The umbrella is pretty useless in the rain but I angle it so it doesn’t blow inside out. My shoes are soaked already, having walked through the water. I pass a few people on the way to my house.
Inside, I text Annie and say it’s okay to come up. She responds saying she’ll pack up and be on her way. I tune my battery radio to SIBC and listen to the news. Incongruously, in between bulletins, jaunty reggae plays.
I tidy up the spare room. It’s dark now. Annie should be here. About half an hour after her first reply, she texts again to say she saw the other bridge was open and has now arrived at her house.
I don’t have much food, and I missed lunch. The only fresh item I have is one onion. I decide to save it till tomorrow. I make a meal out of toast, fried eggs and a tin of beans. The power is off but I have running water and gas. I have a battery operated lamp and a head torch.

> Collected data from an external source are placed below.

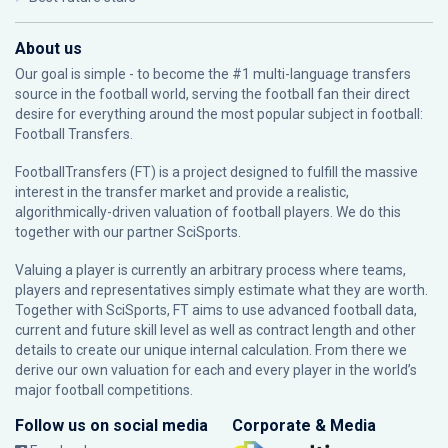
About us
Our goal is simple - to become the #1 multi-language transfers
source in the football world, serving the football fan their direct
desire for everything around the most popular subject in football:
Football Transfers.
FootballTransfers (FT) is a project designed to fulfill the massive
interest in the transfer market and provide a realistic,
algorithmically-driven valuation of football players. We do this
together with our partner
SciSports
.
Valuing a player is currently an arbitrary process where teams,
players and representatives simply estimate what they are worth.
Together with SciSports, FT aims to use advanced football data,
current and future skill level as well as contract length and other
details to create our unique internal calculation. From there we
derive our own valuation for each and every player in the world’s
major football competitions.
Follow us on social media
Corporate & Media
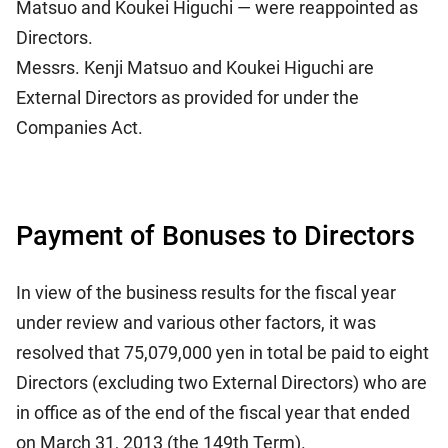
Matsuo and Koukei Higuchi — were reappointed as
Directors.
Messrs. Kenji Matsuo and Koukei Higuchi are
External Directors as provided for under the
Companies Act.
Payment of Bonuses to Directors
In view of the business results for the fiscal year
under review and various other factors, it was
resolved that 75,079,000 yen in total be paid to eight
Directors (excluding two External Directors) who are
in office as of the end of the fiscal year that ended
on March 31, 2013 (the 149th Term).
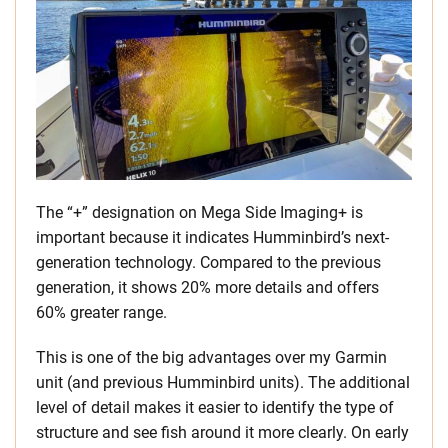
The “+” designation on Mega Side Imaging+ is
important because it indicates Humminbird’s next-
generation technology. Compared to the previous
generation, it shows 20% more details and offers
60% greater range.
This is one of the big advantages over my Garmin
unit (and previous Humminbird units). The additional
level of detail makes it easier to identify the type of
structure and see fish around it more clearly. On early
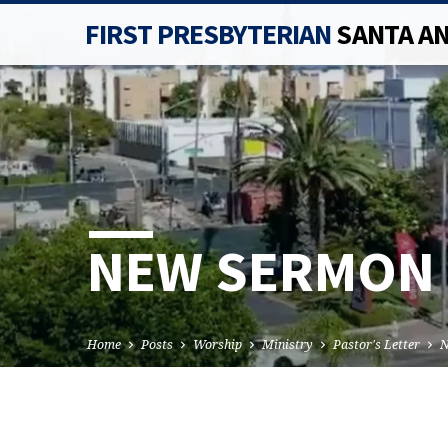
FIRST PRESBYTERIAN
SANTA A
NEW SERMON 
Home
Posts
Worship
Ministry
Pastor's Letter
N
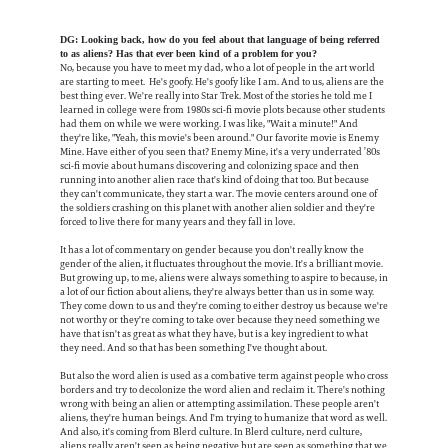
DG: Looking back, how do you feel about that language of being referred
to as aliens? Has that ever been kind of a problem for you?
No, because you have to meet my dad, who a lot of people in the art world
are starting to meet. He's goofy. He's goofy like I am. And to us, aliens are the
best thing ever. We're really into Star Trek. Most of the stories he told me I
learned in college were from 1980s sci-fi movie plots because other students
had them on while we were working. I was like, "Wait a minute!" And
they're like, "Yeah, this movie's been around." Our favorite movie is Enemy
Mine. Have either of you seen that? Enemy Mine, it's a very underrated ’80s
sci-fi movie about humans discovering and colonizing space and then
running into another alien race that's kind of doing that too. But because
they can't communicate, they start a war. The movie centers around one of
the soldiers crashing on this planet with another alien soldier and they're
forced to live there for many years and they fall in love.
It has a lot of commentary on gender because you don't really know the
gender of the alien, it fluctuates throughout the movie. It's a brilliant movie.
But growing up, to me, aliens were always something to aspire to because, in
a lot of our fiction about aliens, they're always better than us in some way.
They come down to us and they're coming to either destroy us because we're
not worthy or they're coming to take over because they need something we
have that isn't as great as what they have, but is a key ingredient to what
they need. And so that has been something I've thought about.
But also the word alien is used as a combative term against people who cross
borders and try to decolonize the word alien and reclaim it. There's nothing
wrong with being an alien or attempting assimilation. These people aren't
aliens, they're human beings. And I'm trying to humanize that word as well.
And also, it's coming from Blerd culture. In Blerd culture, nerd culture,
aliens really aren't seen as being negative but are seen as something that we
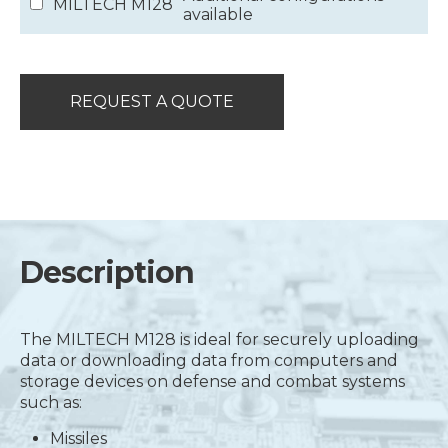
MILTECH M128
available
REQUEST A QUOTE
Description
The MILTECH M128 is ideal for securely uploading
data or downloading data from computers and
storage devices on defense and combat systems
such as:
Missiles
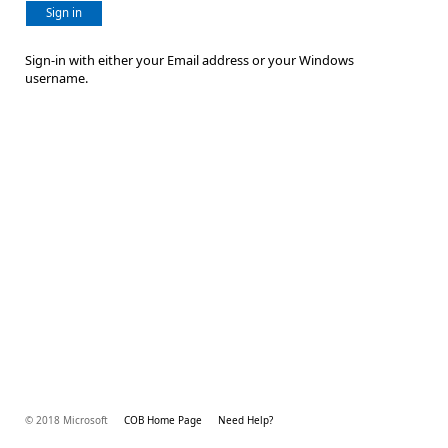
Sign in
Sign-in with either your Email address or your Windows
username.
© 2018 Microsoft
COB Home Page
Need Help?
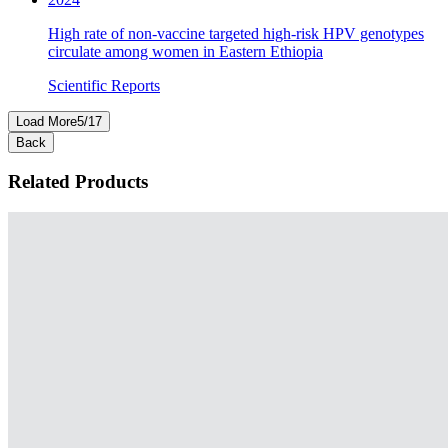
High rate of non‑vaccine targeted high‑risk HPV genotypes
circulate among women in Eastern Ethiopia
Scientific Reports
Load More
5
/
17
Back
Related Products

I go to bed early, before 9, and sleep fitfully. There’s thunder and lightning and it pours all night.
I spend all of Friday in the dark apartment, except for a few hours in the afternoon when some Kiwi volunteers living nearby risk a visit and we go for a walk through Chinatown. On Saturday morning I hear on the radio that the bridge is open for foot traffic and bolt, joining Caitlin, Tim and Abbie at the house which has a generator and wi-fi.
Over the next few days I learn the extent of the disaster. All the rumours I heard on Thursday are true. The official death toll is over twenty. I won’t be surprised if it’s much higher. The damage to Honiara’s already parlous infrastructure is heavy. The loss of the bridge creates unbelievable traffic delays in and out of town. The water supply is severely compromised. I volunteer at the Red Cross, entering data from the evacuation centres.

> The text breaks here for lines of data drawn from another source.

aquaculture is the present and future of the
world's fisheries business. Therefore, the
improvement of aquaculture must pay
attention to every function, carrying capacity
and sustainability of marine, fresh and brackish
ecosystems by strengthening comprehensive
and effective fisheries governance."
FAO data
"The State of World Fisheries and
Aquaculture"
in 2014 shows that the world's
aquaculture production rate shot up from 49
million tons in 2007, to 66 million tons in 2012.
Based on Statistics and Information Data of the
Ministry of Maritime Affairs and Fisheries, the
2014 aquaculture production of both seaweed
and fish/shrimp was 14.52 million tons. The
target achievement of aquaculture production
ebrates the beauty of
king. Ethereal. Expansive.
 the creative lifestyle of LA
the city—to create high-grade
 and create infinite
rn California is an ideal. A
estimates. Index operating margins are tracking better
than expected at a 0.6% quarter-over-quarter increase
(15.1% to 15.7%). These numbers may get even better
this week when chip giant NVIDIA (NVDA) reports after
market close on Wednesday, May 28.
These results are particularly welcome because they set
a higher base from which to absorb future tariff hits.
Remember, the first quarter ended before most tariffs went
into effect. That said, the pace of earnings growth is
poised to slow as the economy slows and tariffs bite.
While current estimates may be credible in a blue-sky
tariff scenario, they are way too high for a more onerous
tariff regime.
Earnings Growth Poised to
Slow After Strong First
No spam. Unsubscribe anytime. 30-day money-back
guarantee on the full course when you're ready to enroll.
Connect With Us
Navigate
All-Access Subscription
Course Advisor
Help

By the middle of the next week, except for a couple of shops that remain closed and the different traffic flow, around Chinatown life looks normal on the surface. But 20% of the city’s population is in evacuation centres without proper water supplies or sanitation. Disease is a real concern.
As is usually the case, the people most affected by this event are the most vulnerable. People who live near the waterways are ‘squatters’ who come to the city from villages seeking work. They just set up house, there’s no administrative process. Now they have lost everything. It is difficult to see a solution to this situation.
I feel guilty for being privileged, for not suffering any real privation, for having options such as returning to Australia in a few weeks and looking forward to it.